Archives par tag : Psychopathologie de la normalité

Tendre démon

 

Quel salaud, celui dont on causait ce jour-là, Pasang et moi sur le tapis. Il n’était pas encore mort : je ne l’ai appris que bien plus tard, il a une paire de mois de ça, au téléphone. Par un ancien collègue de la boîte à voyages pour laquelle je bossais dans cette tranche de vie antérieure-là. 

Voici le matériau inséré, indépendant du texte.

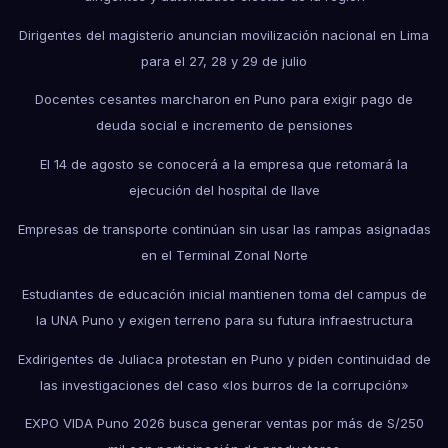
Dirigentes del magisterio anuncian movilización nacional en Lima
para el 27, 28 y 29 de julio
Docentes cesantes marcharon en Puno para exigir pago de
deuda social e incremento de pensiones
El 14 de agosto se conocerá a la empresa que retomará la
ejecución del hospital de Ilave
Empresas de transporte continúan sin usar las rampas asignadas
en el Terminal Zonal Norte
Estudiantes de educación inicial mantienen toma del campus de
la UNA Puno y exigen terreno para su futura infraestructura
Exdirigentes de Juliaca protestan en Puno y piden continuidad de
las investigaciones del caso «los burros de la corrupción»
EXPO VIDA Puno 2026 busca generar ventas por más de S/250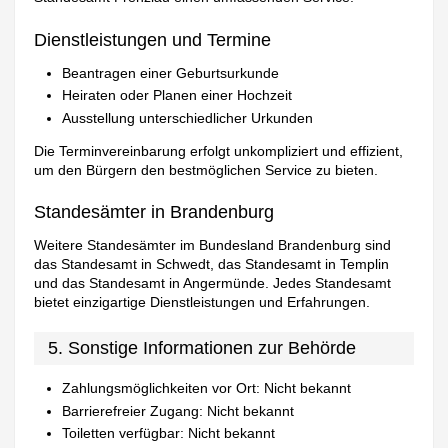
Dienstleistungen und Termine
Beantragen einer Geburtsurkunde
Heiraten oder Planen einer Hochzeit
Ausstellung unterschiedlicher Urkunden
Die Terminvereinbarung erfolgt unkompliziert und effizient,
um den Bürgern den bestmöglichen Service zu bieten.
Standesämter in Brandenburg
Weitere Standesämter im Bundesland Brandenburg sind
das Standesamt in Schwedt, das Standesamt in Templin
und das Standesamt in Angermünde. Jedes Standesamt
bietet einzigartige Dienstleistungen und Erfahrungen.
5. Sonstige Informationen zur Behörde
Zahlungsmöglichkeiten vor Ort: Nicht bekannt
Barrierefreier Zugang: Nicht bekannt
Toiletten verfügbar: Nicht bekannt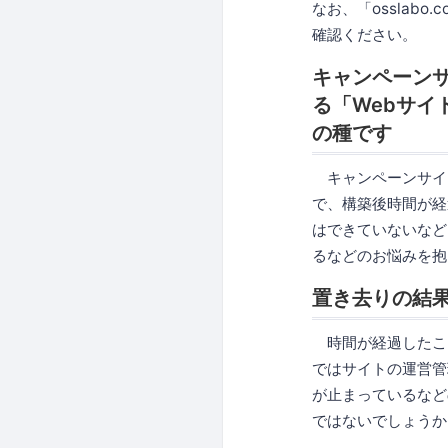
なお、「osslabo
確認ください。
キャンペーン
る「Webサ
の種です
キャンペーンサイト
で、構築後時間が経
はできていないなど
るなどのお悩みを抱
置き去りの結
時間が経過したこ
ではサイトの運営管
が止まっているなど
ではないでしょうか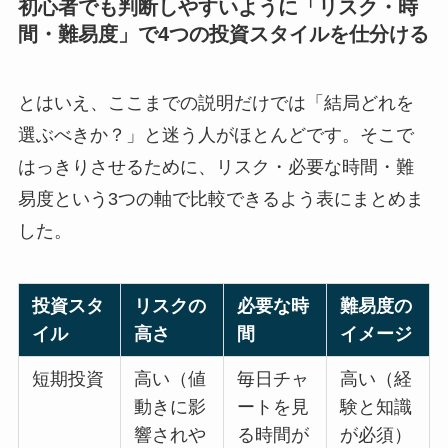
初心者でも判断しやすいように「リスク・時
間・難易度」で4つの投資スタイルを仕分ける
とはいえ、ここまでの説明だけでは「結局どれを
選ぶべきか？」と迷う人がほとんどです。そこで
はっきりさせるために、リスク・必要な時間・難
易度という3つの軸で比較できるよう表にまとめま
した。
投資スタ
リスクの
必要な時
難易度の
イル
高さ
間
イメージ
短期投資
高い（値
毎日チャ
高い（経
動きに影
ートを見
験と知識
響されや
る時間が
が必須）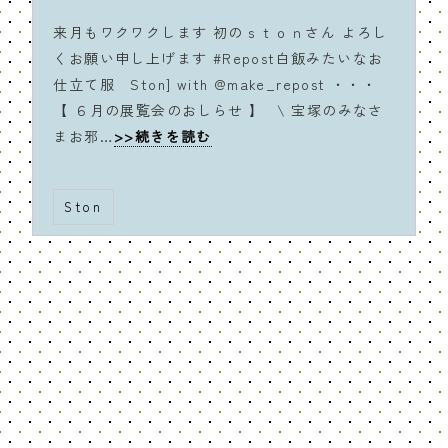
来月もワクワクします 初のｓｔｏｎさん よろし
くお願い申し上げます #Repost白飯みたいなお
仕立て服 Ston] with @make_repost ・・・
【 ６月の展覧会のおしらせ 】 ⁡ \ 宝塚のみなさ
まお邪…
>>続きを読む
Ston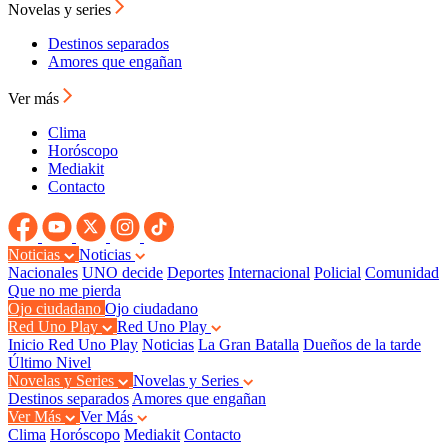
Novelas y series
Destinos separados
Amores que engañan
Ver más
Clima
Horóscopo
Mediakit
Contacto
Noticias
Noticias
Nacionales
UNO decide
Deportes
Internacional
Policial
Comunidad
Que no me pierda
Ojo ciudadano
Ojo ciudadano
Red Uno Play
Red Uno Play
Inicio Red Uno Play
Noticias
La Gran Batalla
Dueños de la tarde
Último Nivel
Novelas y Series
Novelas y Series
Destinos separados
Amores que engañan
Ver Más
Ver Más
Clima
Horóscopo
Mediakit
Contacto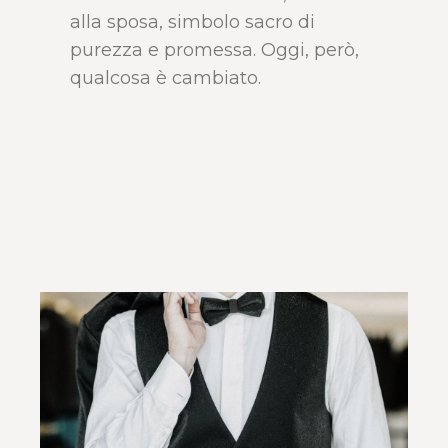
alla sposa, simbolo sacro di
purezza e promessa. Oggi, però,
qualcosa è cambiato.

C’était mon patron d’alors. Le pire d’entre tous les putains de patrons. Pourtant ça avait bien commencé. En 83 à Katmandou j’avais plaqué ma boîte en claquant la porte au nez du patron pour des histoires de sous. J’y avais été de ma poche pour le dernier circuit, vu la maigreur du budget et ce connard refusait de me rembourser la différence. J’avais tellement bien gueulé ce jour-là qu’il m’avait sorti les liasses de roupies du tiroir et que je m’étais barré, tout heureux et sans billet de retour pour la France. Et sans boulot. 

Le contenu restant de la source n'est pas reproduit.